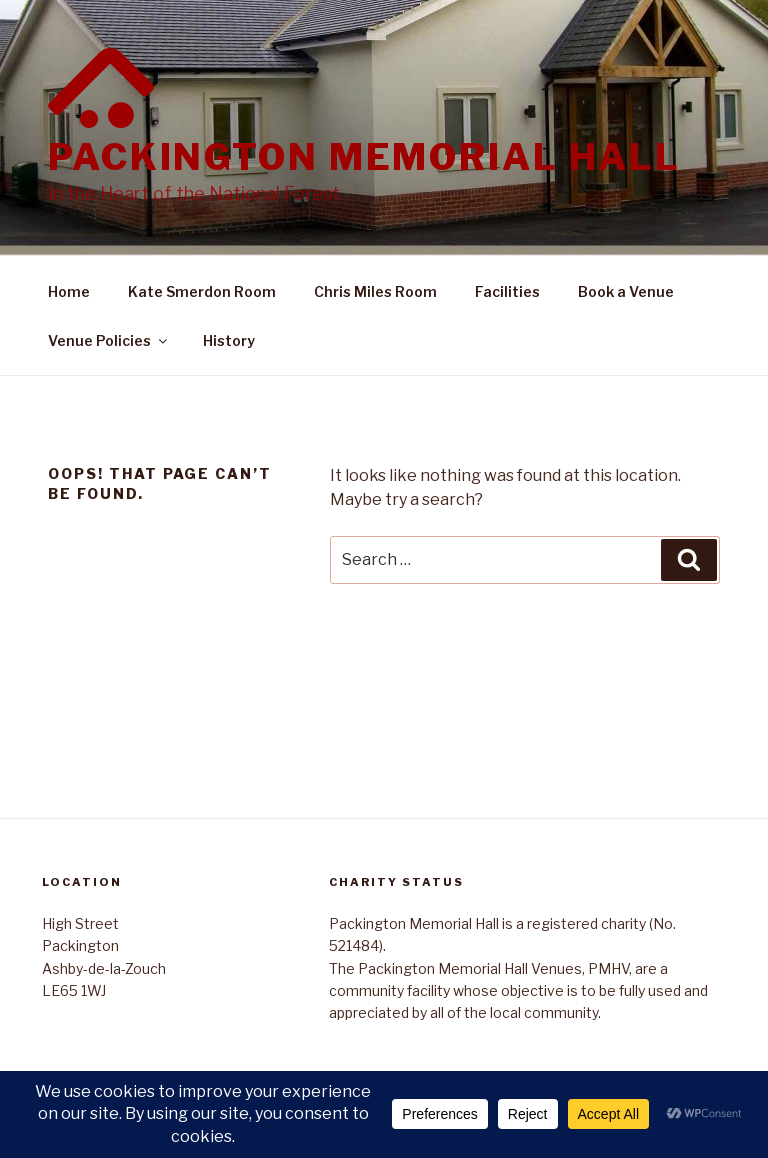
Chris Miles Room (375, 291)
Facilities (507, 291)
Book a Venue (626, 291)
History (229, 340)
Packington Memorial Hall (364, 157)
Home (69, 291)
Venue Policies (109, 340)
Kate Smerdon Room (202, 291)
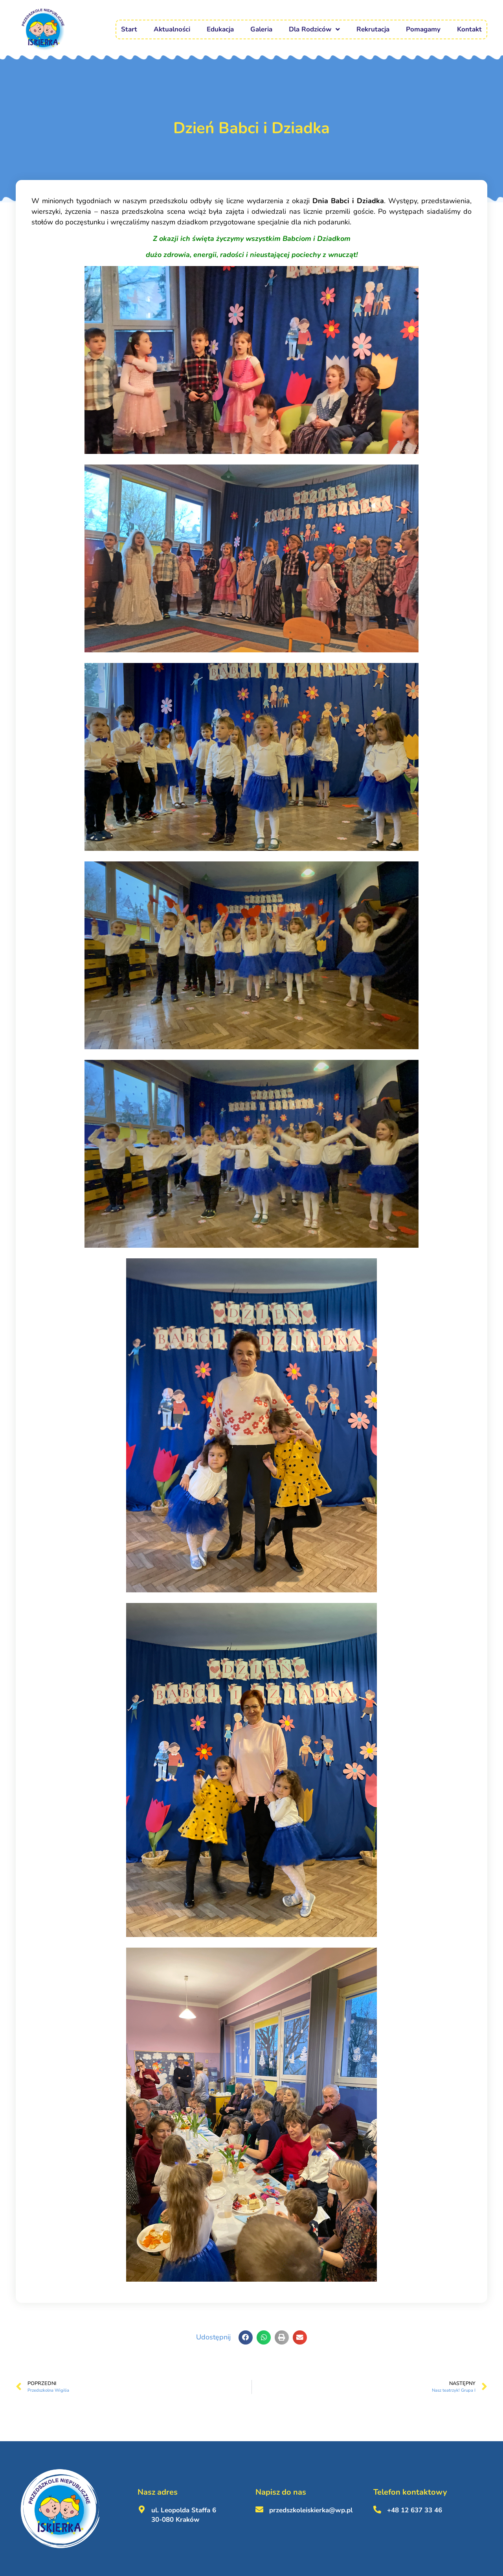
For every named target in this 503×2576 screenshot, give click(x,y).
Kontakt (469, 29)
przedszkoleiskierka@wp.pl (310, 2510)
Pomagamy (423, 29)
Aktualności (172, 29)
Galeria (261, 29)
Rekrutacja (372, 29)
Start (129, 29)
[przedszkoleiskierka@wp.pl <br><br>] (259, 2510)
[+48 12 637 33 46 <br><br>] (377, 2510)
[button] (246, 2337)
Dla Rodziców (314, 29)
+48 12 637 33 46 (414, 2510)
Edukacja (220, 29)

·····

- _WHAT NEEDS TO BE DONE_: Your copy of the records must be exact and must contain no pictures.

- _SOLVED EXERCISE_:
Chris Miles Room (375, 291)
Facilities (507, 291)
Book a Venue (626, 291)
History (229, 340)
Packington Memorial Hall (364, 157)
Home (69, 291)
Venue Policies (109, 340)
Kate Smerdon Room (202, 291)
For every named target in this 503×2576 screenshot, give click(x,y).
Kontakt (469, 29)
przedszkoleiskierka@wp.pl (310, 2510)
Pomagamy (423, 29)
Aktualności (172, 29)
Galeria (261, 29)
Rekrutacja (372, 29)
Start (129, 29)
[przedszkoleiskierka@wp.pl <br><br>] (259, 2510)
[+48 12 637 33 46 <br><br>] (377, 2510)
[button] (246, 2337)
Dla Rodziców (314, 29)
+48 12 637 33 46 (414, 2510)
Edukacja (220, 29)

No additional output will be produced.